Google Docs used for Office 365 credential phishing

Phishers are using Google online services to take over Microsoft online service accounts.

Since the onset of the COVID-19 pandemic, many companies have moved much of their workflows online and learned to use new collaboration tools. In particular, Microsoft’s Office 365 suite has seen a lot more use — and, to no one’s surprise, phishing now increasingly targets those user accounts. Scammers have been resorting to all sorts of tricks to get business users to enter their passwords on a website made to look like Microsoft’s sign-in page. Here is another phishing scheme that makes use of Google services.

Phishing letter

As most phishing schemes, this one begins with a letter (and link) similar to this one:

A phishing letter with a Google Docs link

The unclear message from an unknown sender concerns some kind of deposit and includes a link having to do with “Deposit Advice.” The letter asks the recipient to check on the deposit type or confirm the sum. Now, although security systems alert recipients about the letter coming from outside the company, the link “to the file” passes muster because it connects to a legitimate Google online service, not a phishing site.

Phishing site

The link leads to a location that appears to be the OneDrive corporate service page. Users can even see that the document is available to any company user (made so likely in hopes someone will forward the link to a corporate accountant).

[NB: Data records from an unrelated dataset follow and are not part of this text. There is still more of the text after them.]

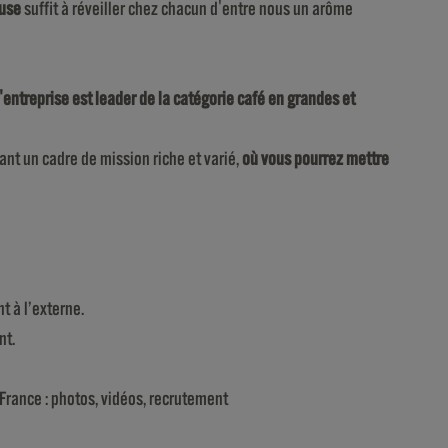
ouse
suffit à réveiller chez chacun d'entre nous un arôme
l'entreprise est leader de la catégorie café en grandes et
ant un cadre de mission riche et varié,
où vous pourrez mettre
t à l’externe.
nt.
France : photos, vidéos, recrutement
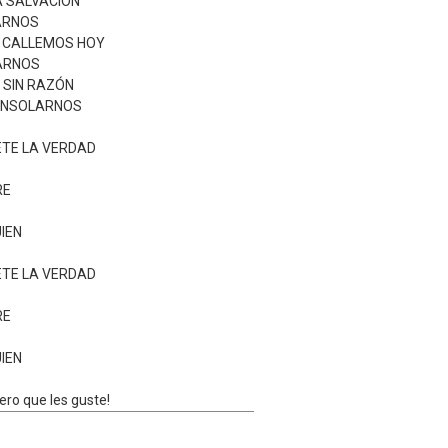
A SALVACIÓN
ARNOS
E CALLEMOS HOY
ARNOS
 SIN RAZÓN
CONSOLARNOS
TE LA VERDAD
RE
IEN
TE LA VERDAD
RE
IEN
ero que les guste!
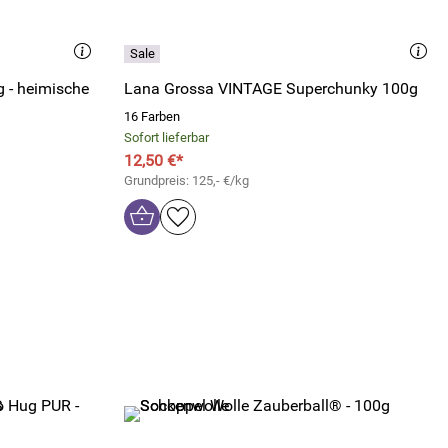
 - heimische
Lana Grossa VINTAGE Superchunky 100g
16 Farben
Sofort lieferbar
12,50 €*
Grundpreis: 125,- €/kg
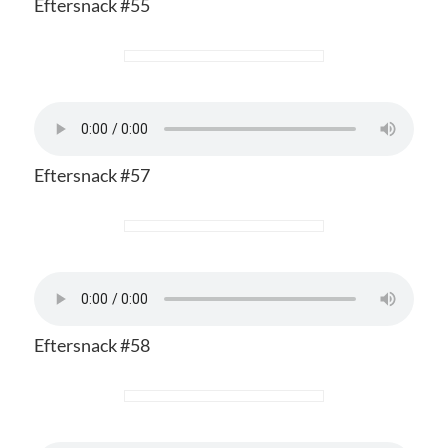
Eftersnack #55
Eftersnack #57
Eftersnack #58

A Google Docs presentation that looks more like OneDrive's interface

But the screen users see is not truly a Web page; it’s a slide from a Google Docs presentation that automatically opens in View mode. The Open button on it can conceal any link at all. In this case, the link connects to a phishing page disguised as an Office 365 sign-in page.

Fake sign-in page

Red flags

To begin with, the letter looks weird. You should not trust — let alone forward — a letter whose source and purpose isn’t clear. In this case, for example, if you weren’t involved in a deposit, then perhaps you shouldn’t be taking any action regarding that deposit.

More evidence:

  • Letters from external sources don’t tend to link to a company’s internal documents;
  • Real financial documents are set to open for specific people, not every single person in an organization;
  • The filename in the letter does not match the one allegedly stored on OneDrive;
  • Google Docs does not host Microsoft OneDrive pages (see the browser address bar);
  • OneDrive is not Outlook, and an Open button in OneDrive should not lead to an Outlook sign-in page;
  • Outlook sign-in pages do not reside on Amazon websites (another browser address bar clue).

Each inconsistency should raise a flag, and together, they can leave no doubt: This is not a safe place for your Office 365 credentials.

How to stay safe

The key to digital safety lies in paying attention to details and being aware of phishing tricks. We also strongly recommend raising corporate awareness about current cyberthreats (our training is available online).

In addition to training staff, make use of link-screening tools at the corporate and workstation levels.